Nathan Epstein May 8
Software projects famously suffer from unforeseen complexities that slow development and undermine teams' ability to execute on high level objectives. In light of this, the desirability of developing "antifragile" software projects that grow stronger through this complexity - as opposed to collapsing under it - should be obvious. What follows are a few principles aimed at achieving this.
Prefer dependency on software with a long history of use
Project requirements are generally complex, incompletely specified, and non-static over time. For the most part, this means that a demonstrated history of usefulness should be weighed more heavily than rationalizations about a technology's value.

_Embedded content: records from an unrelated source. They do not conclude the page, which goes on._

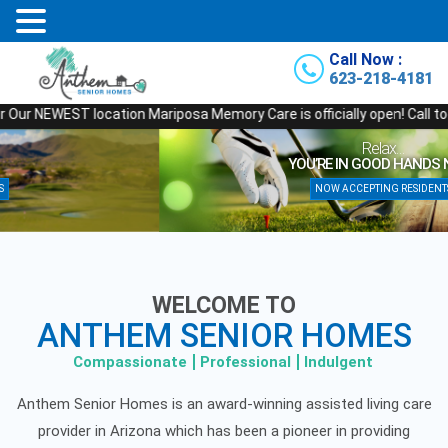
Call Now :
623-218-4181
EST location Mariposa Memory Care is officially open! Call today for a t
Relax…
YOU’RE IN GOOD HANDS NOW!
NOW ACCEPTING RESIDENTS
WELCOME TO
ANTHEM SENIOR HOMES
Compassionate
Professional
Indulgent
Anthem Senior Homes is an award-winning assisted living care
provider in Arizona which has been a pioneer in providing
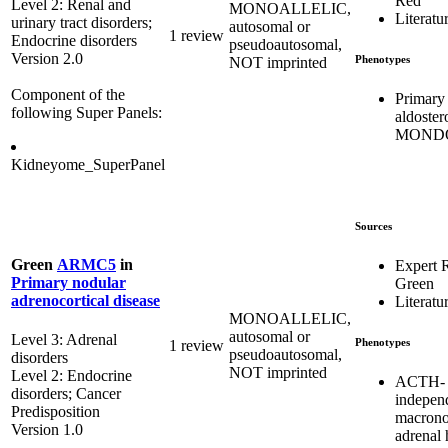
Red
Level 2: Renal and
MONOALLELIC,
Literatu
urinary tract disorders;
autosomal or
1 review
Endocrine disorders
pseudoautosomal,
Version 2.0
Phenotypes
NOT imprinted
Component of the
Primary
following Super Panels:
aldoster
MONDO
Kidneyome_SuperPanel
Sources
Green
ARMC5
in
Expert 
Primary nodular
Green
adrenocortical disease
Literatu
MONOALLELIC,
autosomal or
Level 3: Adrenal
Phenotypes
1 review
pseudoautosomal,
disorders
NOT imprinted
Level 2: Endocrine
ACTH-
disorders; Cancer
indepen
Predisposition
macrono
Version 1.0
adrenal 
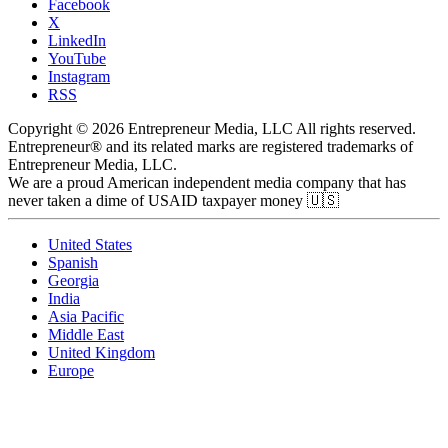
Facebook
X
LinkedIn
YouTube
Instagram
RSS
Copyright © 2026 Entrepreneur Media, LLC All rights reserved.
Entrepreneur® and its related marks are registered trademarks of
Entrepreneur Media, LLC.
We are a proud American independent media company that has
never taken a dime of USAID taxpayer money 🇺🇸
United States
Spanish
Georgia
India
Asia Pacific
Middle East
United Kingdom
Europe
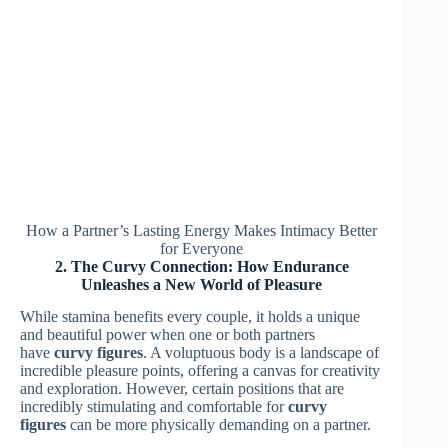
How a Partner’s Lasting Energy Makes Intimacy Better
for Everyone
2. The Curvy Connection: How Endurance
Unleashes a New World of Pleasure
While stamina benefits every couple, it holds a unique
and beautiful power when one or both partners
have
curvy figures
. A voluptuous body is a landscape of
incredible pleasure points, offering a canvas for creativity
and exploration. However, certain positions that are
incredibly stimulating and comfortable for
curvy
figures
can be more physically demanding on a partner.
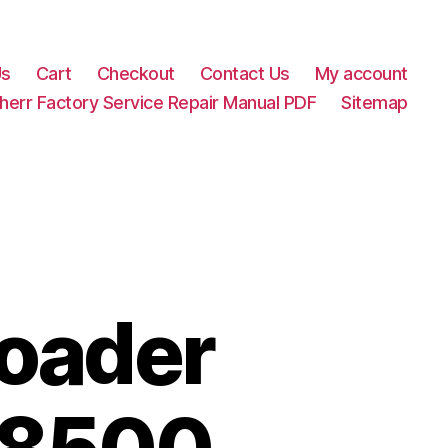
Us
Cart
Checkout
Contact Us
My account
herr Factory Service Repair Manual PDF
Sitemap
Loader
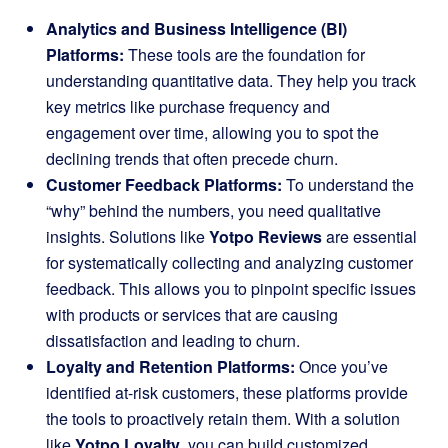
Analytics and Business Intelligence (BI)
Platforms:
These tools are the foundation for
understanding quantitative data. They help you track
key metrics like purchase frequency and
engagement over time, allowing you to spot the
declining trends that often precede churn.
Customer Feedback Platforms:
To understand the
“why” behind the numbers, you need qualitative
insights. Solutions like
Yotpo Reviews
are essential
for systematically collecting and analyzing customer
feedback. This allows you to pinpoint specific issues
with products or services that are causing
dissatisfaction and leading to churn.
Loyalty and Retention Platforms:
Once you’ve
identified at-risk customers, these platforms provide
the tools to proactively retain them. With a solution
like
Yotpo Loyalty
, you can build customized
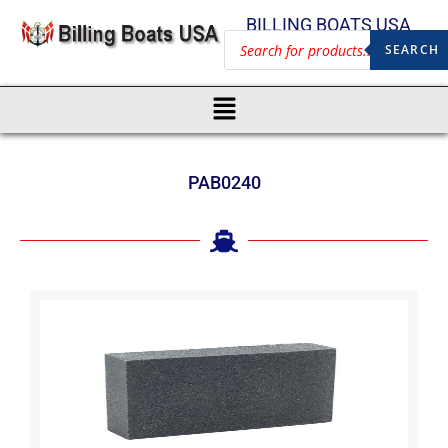
BILLING BOATS USA
SEARCH
PAB0240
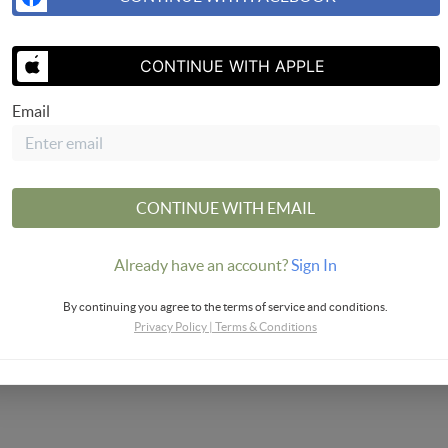
SEND US 
CONTINUE WITH APPLE
Email
CONTINUE WITH EMAIL
Already have an account?
Sign In
By continuing you agree to the terms of service and conditions.
Privacy Policy
|
Terms & Conditions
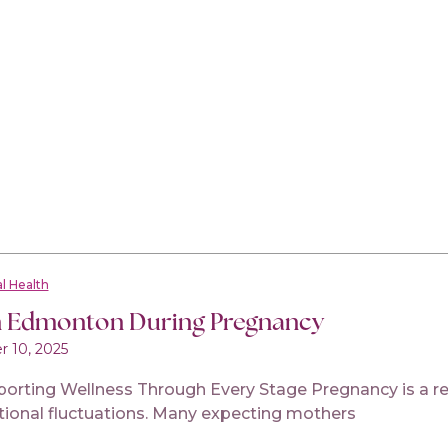
l Health
n Edmonton During Pregnancy
 10, 2025
ing Wellness Through Every Stage Pregnancy is a rema
tional fluctuations. Many expecting mothers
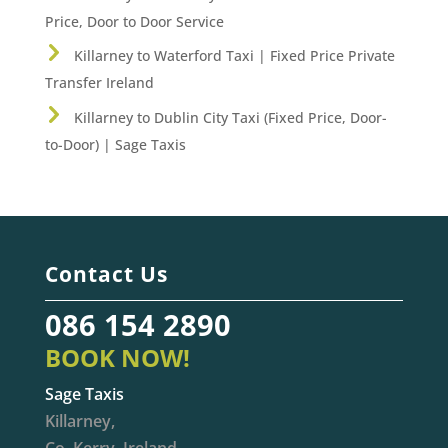
Price, Door to Door Service
Killarney to Waterford Taxi | Fixed Price Private
Transfer Ireland
Killarney to Dublin City Taxi (Fixed Price, Door-
to-Door) | Sage Taxis
Contact Us
086 154 2890
BOOK NOW!
Sage Taxis
Killarney,
Co. Kerry, Ireland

Software that survives through a long period of wide use has a demonstrated ability to handle practical complexity beyond that of newer software. This translates directly to a longer expected shelf-life. From this, we get "Lindy effects" where the longer a technology has been used, the longer it is likely to continue to be in use.
By way of contrast, SQL has been around for decades and shows no signs of going away any time soon. Through extensive use, features which could easily be rationalized as weaknesses (a generally insecure text-based API for example) have revealed themselves to be strengths (by allowing non-technical business users to explore data without an engineer). Time, and not narrative, is the judge.
This seems like an intuitive result. Given even odds, how many people would bet that SQL will be outlasted by a newer and "better" alternative like, say, MongoDB?
Prefer dependency on software that is used by its maintainers
But if you have to go with something new, its preferable to use software which is used by its authors. This creates a sensitivity to unpredictable challenges and will tend to lead the project to get stronger with time. If the author is using a project, emergent issues will prompt corresponding feature development. Conversely, an author who doesn't actively use their project will develop to match a preconceived mental model of reality instead of the real thing.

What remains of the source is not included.